# PROMPT:
Where a line of the listing below includes the word "الشركة", reproduce that line.

# MATERIAL FOR THIS EXERCISE:
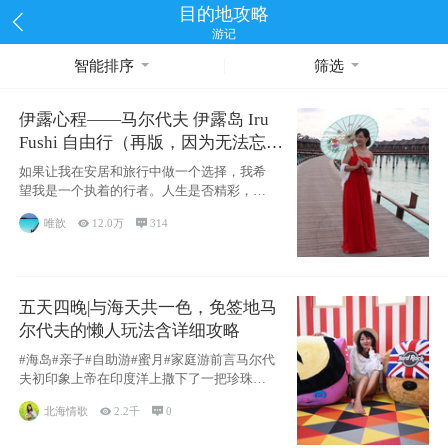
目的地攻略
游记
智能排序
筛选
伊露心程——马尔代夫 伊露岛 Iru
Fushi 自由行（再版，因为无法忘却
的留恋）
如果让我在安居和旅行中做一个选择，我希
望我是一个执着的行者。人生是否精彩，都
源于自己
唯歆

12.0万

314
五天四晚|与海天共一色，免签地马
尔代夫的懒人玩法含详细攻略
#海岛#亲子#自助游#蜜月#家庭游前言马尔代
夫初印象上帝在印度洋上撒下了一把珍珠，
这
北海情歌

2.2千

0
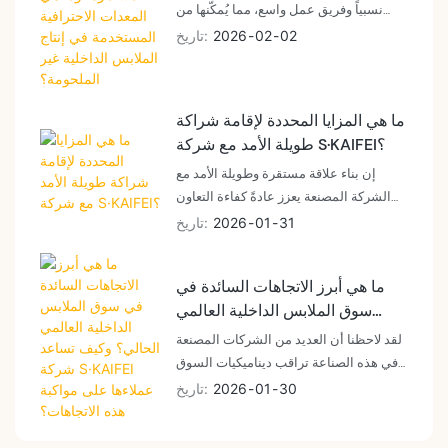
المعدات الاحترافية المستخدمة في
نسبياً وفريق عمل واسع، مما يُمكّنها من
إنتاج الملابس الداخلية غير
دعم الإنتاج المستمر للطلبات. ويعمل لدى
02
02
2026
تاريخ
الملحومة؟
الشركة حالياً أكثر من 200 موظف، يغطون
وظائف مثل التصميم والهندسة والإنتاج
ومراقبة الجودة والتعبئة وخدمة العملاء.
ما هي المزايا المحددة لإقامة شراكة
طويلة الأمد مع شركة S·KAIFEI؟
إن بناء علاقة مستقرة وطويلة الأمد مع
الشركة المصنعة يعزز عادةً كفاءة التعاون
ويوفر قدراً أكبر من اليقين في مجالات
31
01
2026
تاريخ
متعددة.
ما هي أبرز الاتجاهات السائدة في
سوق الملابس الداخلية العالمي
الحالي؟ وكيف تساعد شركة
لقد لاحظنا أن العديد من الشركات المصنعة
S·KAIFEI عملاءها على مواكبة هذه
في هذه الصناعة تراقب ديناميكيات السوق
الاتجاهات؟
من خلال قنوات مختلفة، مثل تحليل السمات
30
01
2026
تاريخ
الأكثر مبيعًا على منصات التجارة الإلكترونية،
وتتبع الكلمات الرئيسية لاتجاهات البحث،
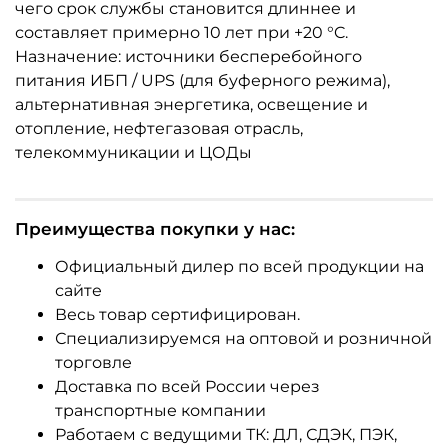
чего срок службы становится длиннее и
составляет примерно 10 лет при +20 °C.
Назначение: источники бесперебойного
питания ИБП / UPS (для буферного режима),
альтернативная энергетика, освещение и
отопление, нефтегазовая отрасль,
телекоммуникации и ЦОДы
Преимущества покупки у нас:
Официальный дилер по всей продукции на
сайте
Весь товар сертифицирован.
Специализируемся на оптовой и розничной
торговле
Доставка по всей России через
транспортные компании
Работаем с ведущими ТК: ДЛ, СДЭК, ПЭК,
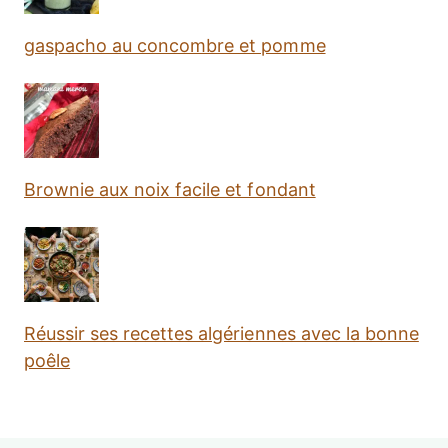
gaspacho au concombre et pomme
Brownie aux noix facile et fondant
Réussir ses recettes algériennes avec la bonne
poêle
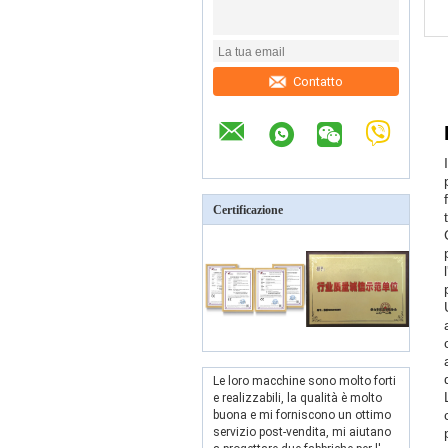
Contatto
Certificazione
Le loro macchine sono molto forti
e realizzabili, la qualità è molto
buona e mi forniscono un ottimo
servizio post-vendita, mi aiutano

# EXPECTED ANSWER:
الشركة حالياً أكثر من 200 موظف، يغطون
الشركة المصنعة يعزز عادةً كفاءة التعاون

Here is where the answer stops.